• _Task directions_:
Return the records word for word. Pictures do not belong in the copy.

[Saved data entries]
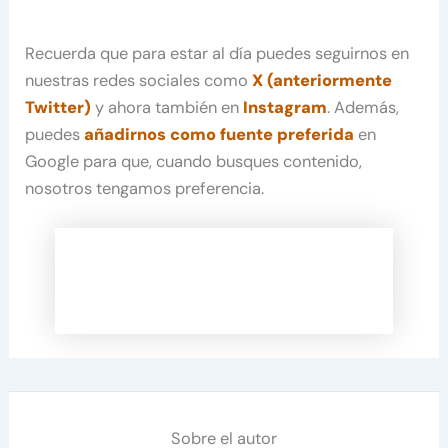
Recuerda que para estar al día puedes seguirnos en
nuestras redes sociales como
X (anteriormente
Twitter)
y ahora también en
Instagram
. Además,
puedes
añadirnos como fuente preferida
en
Google para que, cuando busques contenido,
nosotros tengamos preferencia.
Sobre el autor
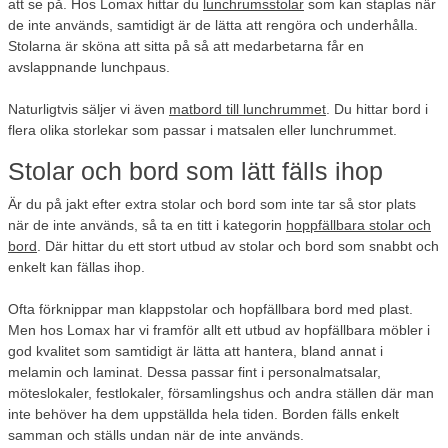
att se på. Hos Lomax hittar du
lunchrumsstolar
som kan staplas när
de inte används, samtidigt är de lätta att rengöra och underhålla.
Stolarna är sköna att sitta på så att medarbetarna får en
avslappnande lunchpaus.
Naturligtvis säljer vi även
matbord till lunchrummet
. Du hittar bord i
flera olika storlekar som passar i matsalen eller lunchrummet.
Stolar och bord som lätt fälls ihop
Är du på jakt efter extra stolar och bord som inte tar så stor plats
när de inte används, så ta en titt i kategorin
hoppfällbara stolar och
bord
. Där hittar du ett stort utbud av stolar och bord som snabbt och
enkelt kan fällas ihop.
Ofta förknippar man klappstolar och hopfällbara bord med plast.
Men hos Lomax har vi framför allt ett utbud av hopfällbara möbler i
god kvalitet som samtidigt är lätta att hantera, bland annat i
melamin och laminat. Dessa passar fint i personalmatsalar,
möteslokaler, festlokaler, församlingshus och andra ställen där man
inte behöver ha dem uppställda hela tiden. Borden fälls enkelt
samman och ställs undan när de inte används.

• _Written response_:
Recuerda que para estar al día puedes seguirnos en
nuestras redes sociales como
X (anteriormente
Twitter)
y ahora también en
Instagram
. Además,
puedes
añadirnos como fuente preferida
en
Google para que, cuando busques contenido,
nosotros tengamos preferencia.
Sobre el autor
att se på. Hos Lomax hittar du
lunchrumsstolar
som kan staplas när
de inte används, samtidigt är de lätta att rengöra och underhålla.
Stolarna är sköna att sitta på så att medarbetarna får en
avslappnande lunchpaus.
Naturligtvis säljer vi även
matbord till lunchrummet
. Du hittar bord i
flera olika storlekar som passar i matsalen eller lunchrummet.
Stolar och bord som lätt fälls ihop
Är du på jakt efter extra stolar och bord som inte tar så stor plats
när de inte används, så ta en titt i kategorin
hoppfällbara stolar och
bord
. Där hittar du ett stort utbud av stolar och bord som snabbt och
enkelt kan fällas ihop.
Ofta förknippar man klappstolar och hopfällbara bord med plast.
Men hos Lomax har vi framför allt ett utbud av hopfällbara möbler i
god kvalitet som samtidigt är lätta att hantera, bland annat i
melamin och laminat. Dessa passar fint i personalmatsalar,
möteslokaler, festlokaler, församlingshus och andra ställen där man
inte behöver ha dem uppställda hela tiden. Borden fälls enkelt
samman och ställs undan när de inte används.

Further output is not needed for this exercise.